Any breed of horse will have a proper head set if they are carrying their body correctly- the head follows the hind. Like JDI said, don't worry about forcing her head down into a certain head set- work on teaching yourself to get her to go properly, driving from behind. Her head set and correct frame will follow.
Here is a link to a small article on "creating a frame," which might help you.
The Perfect Horse: How to create a frame
What are your goals in riding? How is your horse's balance and movement overall?
A high head is not a bad thing, especially for an Arabian. Trying to keep the head down of an Arab is not going to happen. It's not a natural position for them and it messes with their gaits.
So my advise is to ride your Arabian for what he is, work on softness throughout the body, flexion of the neck, obedience, openess of the hips and shoudlers, and general correctness of the gait and he will be fine. Don't worry so much about his head, he's not going to ride like a quarter horse.
if they are running around with a high head you'll end up with a sore backed horse , and you have one that is paying more attention to the environment than to you. High head set is fine once the horse has the strength to do it without a hollow back. But most horses never really get to that point.
Do you have any pictures? A 'high headset' means different things to different folks. This is Mia (my Arabian mare) totally relaxed:
This is Mia in a normal riding position:
This is Mia when she is concerned about having another horse near her, but not so much as to stiffen her back..or at least not very stiff. Any higher would get her a stiff back:
I don't have any pictures of her on full alert with her back hollowed out...we're usually kind of busy at that point. Let's just say I sometimes am tempted to bite her ears at that point...:?

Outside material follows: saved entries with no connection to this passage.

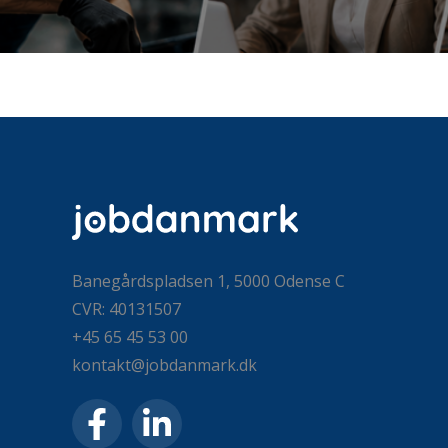
Banegårdspladsen 1, 5000 Odense C
CVR: 40131507
+45 65 45 53 00
kontakt@jobdanmark.dk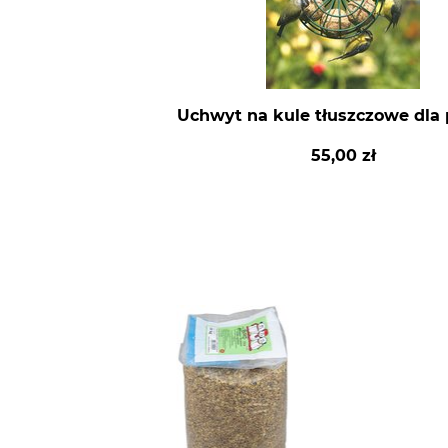
Uchwyt na kule tłuszczowe dla
55,00 zł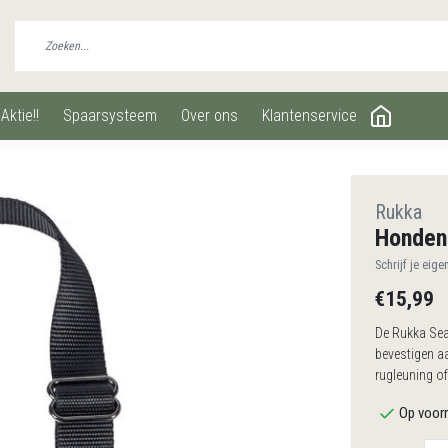
aktie!!
spaarsysteem
over ons
klantenservice
Rukka
Honden
Schrijf je eige
€15,99
De Rukka Sea
bevestigen aa
rugleuning o
Op voorr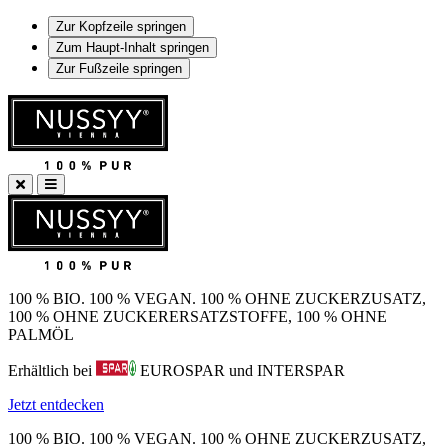
Zur Kopfzeile springen
Zum Haupt-Inhalt springen
Zur Fußzeile springen
100 % BIO. 100 % VEGAN. 100 % OHNE ZUCKERZUSATZ,
100 % OHNE ZUCKERERSATZSTOFFE, 100 % OHNE
PALMÖL
Erhältlich bei
EUROSPAR und INTERSPAR
Jetzt entdecken
100 % BIO. 100 % VEGAN. 100 % OHNE ZUCKERZUSATZ,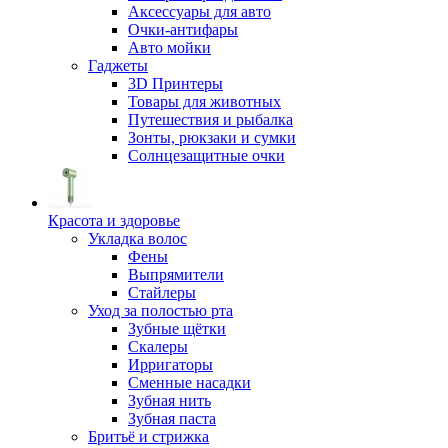
Аксессуары для авто
Очки-антифары
Авто мойки
Гаджеты
3D Принтеры
Товары для животных
Путешествия и рыбалка
Зонты, рюкзаки и сумки
Солнцезащитные очки
Красота и здоровье
Укладка волос
Фены
Выпрямители
Стайлеры
Уход за полостью рта
Зубные щётки
Скалеры
Ирригаторы
Сменные насадки
Зубная нить
Зубная паста
Бритьё и стрижка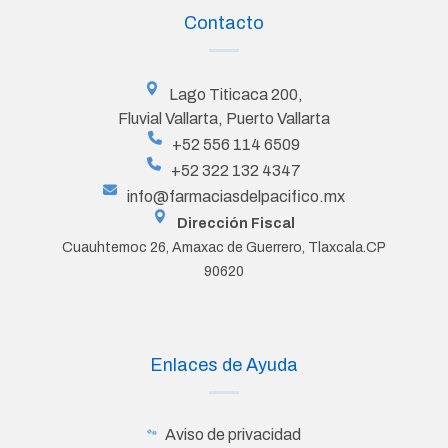
Contacto
Lago Titicaca 200,
Fluvial Vallarta, Puerto Vallarta
+52 556 114 6509
+52 322 132 4347
info@farmaciasdelpacifico.mx
Dirección Fiscal
Cuauhtemoc 26, Amaxac de Guerrero, Tlaxcala.CP
90620
Enlaces de Ayuda
Aviso de privacidad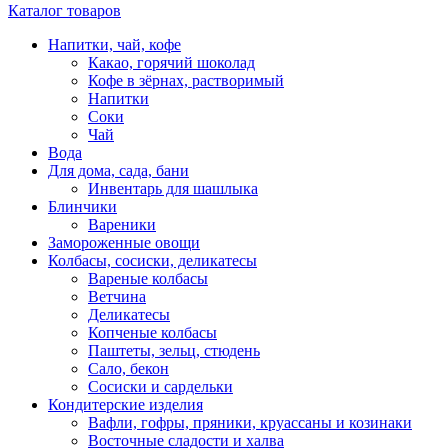
Каталог товаров
Напитки, чай, кофе
Какао, горячий шоколад
Кофе в зёрнах, растворимый
Напитки
Соки
Чай
Вода
Для дома, сада, бани
Инвентарь для шашлыка
Блинчики
Вареники
Замороженные овощи
Колбасы, сосиски, деликатесы
Вареные колбасы
Ветчина
Деликатесы
Копченые колбасы
Паштеты, зельц, стюдень
Сало, бекон
Сосиски и сардельки
Кондитерские изделия
Вафли, гофры, пряники, круассаны и козинаки
Восточные сладости и халва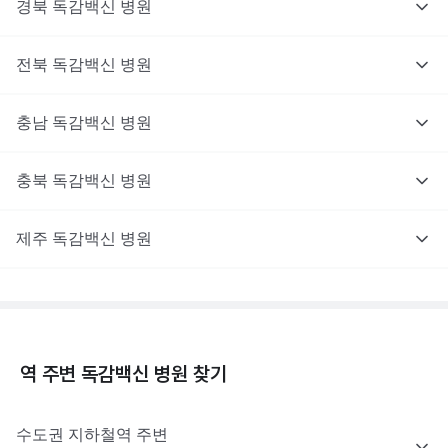
경북
독감백신
병원
전북
독감백신
병원
충남
독감백신
병원
충북
독감백신
병원
제주
독감백신
병원
역 주변
독감백신
병원 찾기
수도권
지하철역 주변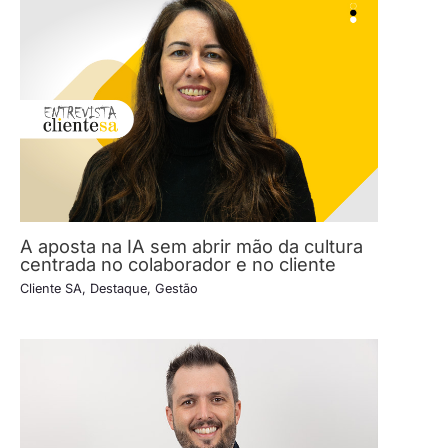
A aposta na IA sem abrir mão da cultura
centrada no colaborador e no cliente
Cliente SA
,
Destaque
,
Gestão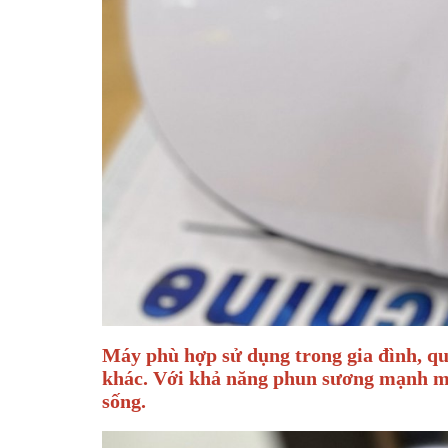
Máy phù hợp sử dụng trong gia đình, qu
khác. Với khả năng phun sương mạnh mẽ,
sống.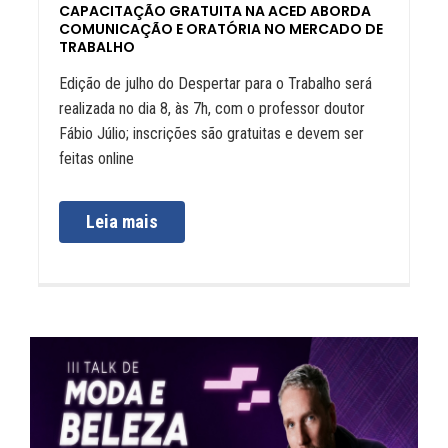
CAPACITAÇÃO GRATUITA NA ACED ABORDA
COMUNICAÇÃO E ORATÓRIA NO MERCADO DE
TRABALHO
Edição de julho do Despertar para o Trabalho será
realizada no dia 8, às 7h, com o professor doutor
Fábio Júlio; inscrições são gratuitas e devem ser
feitas online
Leia mais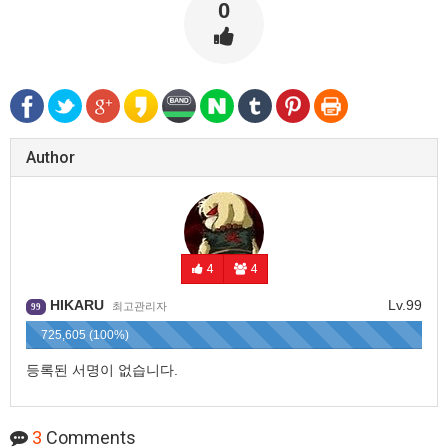
0
Author
4
4
HIKARU
Lv.99
최고관리자
99
725,605 (100%)
등록된 서명이 없습니다.
3
Comments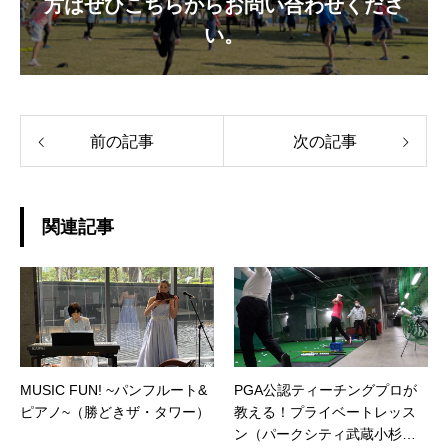
方はぜひこちらからお問い合わせくださ
い。
前の記事
次の記事
関連記事
MUSIC FUN! ~パンフルート&
PGA公認ティーチングプロが
ピアノ~（勝どきザ・タワー）
教える！プライベートレッス
ン（パークシティ武蔵小杉ミ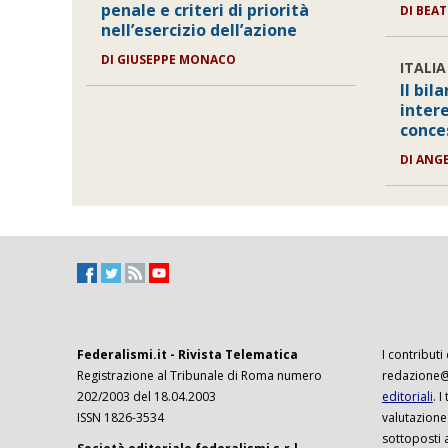
penale e criteri di priorità
DI
BEAT
nell’esercizio dell’azione
DI
GIUSEPPE MONACO
ITALIA
Il bi
intere
conce
DI
ANGE
Federalismi.it - Rivista Telematica
I contributi
Registrazione al Tribunale di Roma numero
redazione@f
202/2003 del 18.04.2003
editoriali
. 
ISSN 1826-3534
valutazione
sottoposti 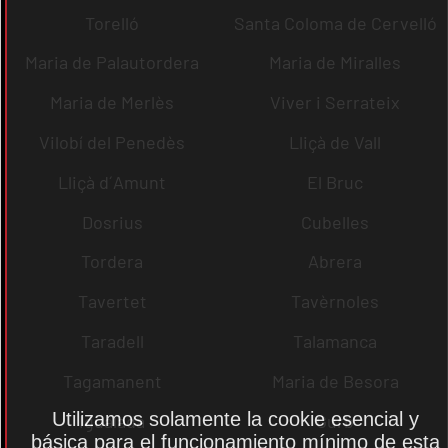
Torelló
Santa Coloma de Cervelló
Maria de Palautordera
Maria de Miralles
Maria de Merlès
Viver i Serrateix
Vilobí del Penedès
Lliçà de Vall
Lliçà d´Amunt
El Bruc
Dosrius
Cubelles
Tordera
Abrera
Tavertet
Tavèrnoles
Taradell
Talamanca
Tagamanent
Maria de Besora
Utilizamos solamente la cookie esencial y
Igualada
Gurb
básica para el funcionamiento mínimo de esta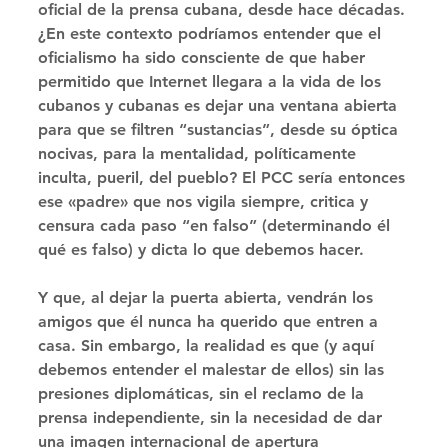
oﬁcial de la prensa cubana, desde hace décadas. 
¿En este contexto podríamos entender que el 
oﬁcialismo ha sido consciente de que haber 
permitido que Internet llegara a la vida de los 
cubanos y cubanas es dejar una ventana abierta 
para que se ﬁltren “sustancias”, desde su óptica 
nocivas, para la mentalidad, políticamente 
inculta, pueril, del pueblo? El PCC sería entonces 
ese «padre» que nos vigila siempre, critica y 
censura cada paso “en falso” (determinando él 
qué es falso) y dicta lo que debemos hacer. 
Y que, al dejar la puerta abierta, vendrán los 
amigos que él nunca ha querido que entren a 
casa. Sin embargo, la realidad es que (y aquí 
debemos entender el malestar de ellos) sin las 
presiones diplomáticas, sin el reclamo de la 
prensa independiente, sin la necesidad de dar 
una imagen internacional de apertura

I think it is more useful to pay attention to how she is moving and balanced. How stiff is her back? Is she moving loose, or with tension? At a canter, she used to stretch way out and get very heavy on the front - to the point I was worried we might flip. I will insist on a higher head at a canter because it helps her to shift her weight back, and I'll accept any tightness in the back in exchange for a safer balance. And as her balance is getting better, she is starting to do it right without getting stiff in the back.
As a suggestion, pay attention to how YOUR balance drives her balance. Where your center of gravity is, how much weight you carry in your rump vs thighs, how freely you move with her - those all play in to how she balances. And your goals in riding will affect what balance you want from her. Dressage is very different from speed. Don't look at other horses heads, but focus on what your goals are, where your horse is at right now, and how your balance and motion can help move her in the direction - over months or even years - in the direction you want.
All just IMHO. Mia and I are obviously a work in progress. Or I hope we're making progress...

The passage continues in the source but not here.